=== Data section ===

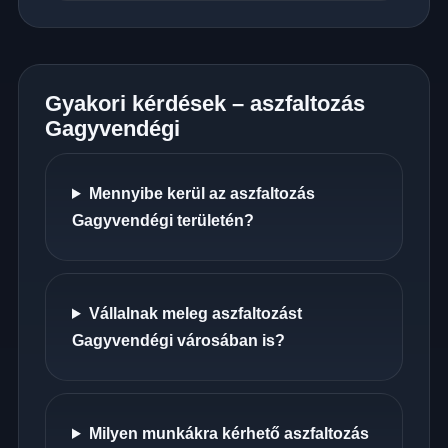
Gyakori kérdések – aszfaltozás
Gagyvendégi
Mennyibe kerül az aszfaltozás
Gagyvendégi területén?
Vállalnak meleg aszfaltozást
Gagyvendégi városában is?
Milyen munkákra kérhető aszfaltozás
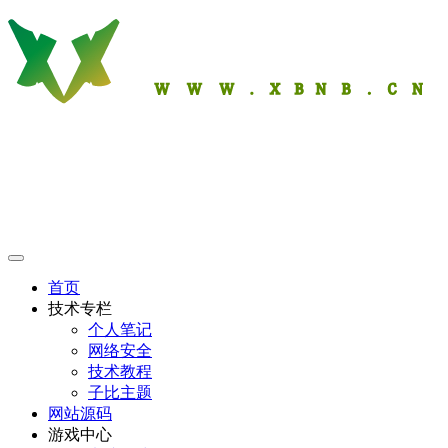
首页
技术专栏
个人笔记
网络安全
技术教程
子比主题
网站源码
游戏中心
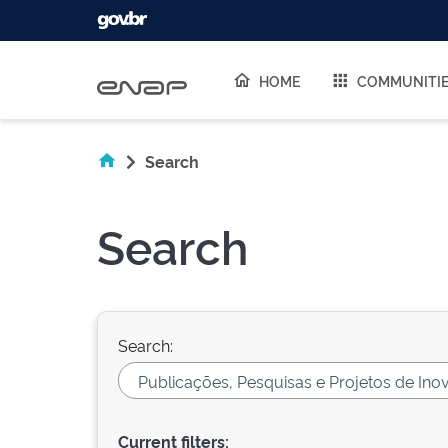
Skip navigation
HOME
COMMUNITI
Search
Search
Search:
Current filters:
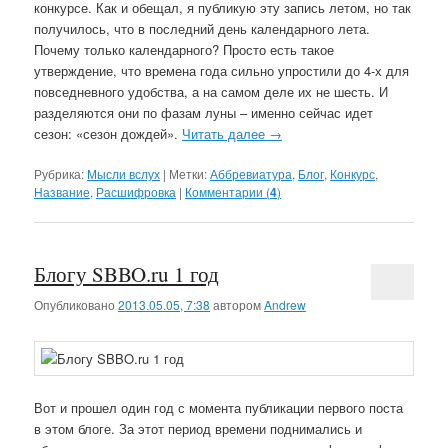
конкурсе. Как и обещал, я публикую эту запись летом, но так
получилось, что в последний день календарного лета.
Почему только календарного? Просто есть такое
утверждение, что времена года сильно упростили до 4-х для
повседневного удобства, а на самом деле их не шесть. И
разделяются они по фазам луны – именно сейчас идет
сезон: «сезон дождей».
Читать далее
→
Рубрика:
Мысли вслух
|
Метки:
Аббревиатура
,
Блог
,
Конкурс
,
Название
,
Расшифровка
|
Комментарии (
4
)
Блогу SBBO.ru 1 год
Опубликовано
2013.05.05, 7:38
автором
Andrew
Вот и прошел один год с момента публикации первого поста
в этом блоге. За этот период времени поднимались и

===

■ Exercise prompt
Your answer must be an exact repeat of the records above, with the pictures left out.

■ Output below
Gyakori kérdések – aszfaltozás
Gagyvendégi
Mennyibe kerül az aszfaltozás
Gagyvendégi területén?
Vállalnak meleg aszfaltozást
Gagyvendégi városában is?
Milyen munkákra kérhető aszfaltozás
首页
技术专栏
个人笔记
网络安全
技术教程
子比主题
网站源码
游戏中心
Skip navigation
HOME
COMMUNITI
Search
Search
Search:
Current filters:
конкурсе. Как и обещал, я публикую эту запись летом, но так
получилось, что в последний день календарного лета.
Почему только календарного? Просто есть такое
утверждение, что времена года сильно упростили до 4-х для
повседневного удобства, а на самом деле их не шесть. И
разделяются они по фазам луны – именно сейчас идет
сезон: «сезон дождей».
Читать далее
→
Рубрика:
Мысли вслух
|
Метки:
Аббревиатура
,
Блог
,
Конкурс
,
Название
,
Расшифровка
|
Комментарии (
4
)
Блогу SBBO.ru 1 год
Опубликовано
2013.05.05, 7:38
автором
Andrew
Вот и прошел один год с момента публикации первого поста
в этом блоге. За этот период времени поднимались и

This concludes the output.